═════ Records for processing ═════
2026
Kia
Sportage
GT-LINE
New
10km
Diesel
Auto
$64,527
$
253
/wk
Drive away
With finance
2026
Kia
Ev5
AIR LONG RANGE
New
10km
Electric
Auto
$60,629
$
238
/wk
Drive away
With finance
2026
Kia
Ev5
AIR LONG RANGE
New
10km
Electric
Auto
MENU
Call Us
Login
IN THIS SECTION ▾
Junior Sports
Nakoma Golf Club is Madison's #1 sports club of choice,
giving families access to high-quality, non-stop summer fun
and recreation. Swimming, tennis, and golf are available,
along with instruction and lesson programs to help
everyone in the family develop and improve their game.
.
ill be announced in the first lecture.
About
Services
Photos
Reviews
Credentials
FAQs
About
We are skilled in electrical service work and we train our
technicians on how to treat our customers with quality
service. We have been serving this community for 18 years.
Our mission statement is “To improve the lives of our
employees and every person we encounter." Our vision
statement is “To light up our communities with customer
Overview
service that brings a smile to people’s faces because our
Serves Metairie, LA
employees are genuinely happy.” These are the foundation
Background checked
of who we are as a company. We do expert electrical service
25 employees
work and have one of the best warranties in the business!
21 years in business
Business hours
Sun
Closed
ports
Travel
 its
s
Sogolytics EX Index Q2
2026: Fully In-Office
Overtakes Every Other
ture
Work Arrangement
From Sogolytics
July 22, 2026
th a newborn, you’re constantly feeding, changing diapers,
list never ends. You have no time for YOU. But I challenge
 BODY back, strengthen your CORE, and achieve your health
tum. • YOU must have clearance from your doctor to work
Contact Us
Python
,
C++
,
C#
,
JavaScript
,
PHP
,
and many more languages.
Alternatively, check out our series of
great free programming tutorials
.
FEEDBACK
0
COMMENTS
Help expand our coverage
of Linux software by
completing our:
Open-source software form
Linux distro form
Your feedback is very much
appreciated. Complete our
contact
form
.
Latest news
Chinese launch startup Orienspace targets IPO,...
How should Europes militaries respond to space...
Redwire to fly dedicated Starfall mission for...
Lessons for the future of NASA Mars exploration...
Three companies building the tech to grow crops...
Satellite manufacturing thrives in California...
═════
** What you will do **
Everything from the line with "BODY back, strengthen" through the last line of the data is to be retyped verbatim, with no other text.

** Response to this task **
 BODY back, strengthen your CORE, and achieve your health
tum. • YOU must have clearance from your doctor to work
Contact Us
Python
,
C++
,
C#
,
JavaScript
,
PHP
,
and many more languages.
Alternatively, check out our series of
great free programming tutorials
.
FEEDBACK
0
COMMENTS
Help expand our coverage
of Linux software by
completing our:
Open-source software form
Linux distro form
Your feedback is very much
appreciated. Complete our
contact
form
.
Latest news
Chinese launch startup Orienspace targets IPO,...
How should Europes militaries respond to space...
Redwire to fly dedicated Starfall mission for...
Lessons for the future of NASA Mars exploration...
Three companies building the tech to grow crops...
Satellite manufacturing thrives in California...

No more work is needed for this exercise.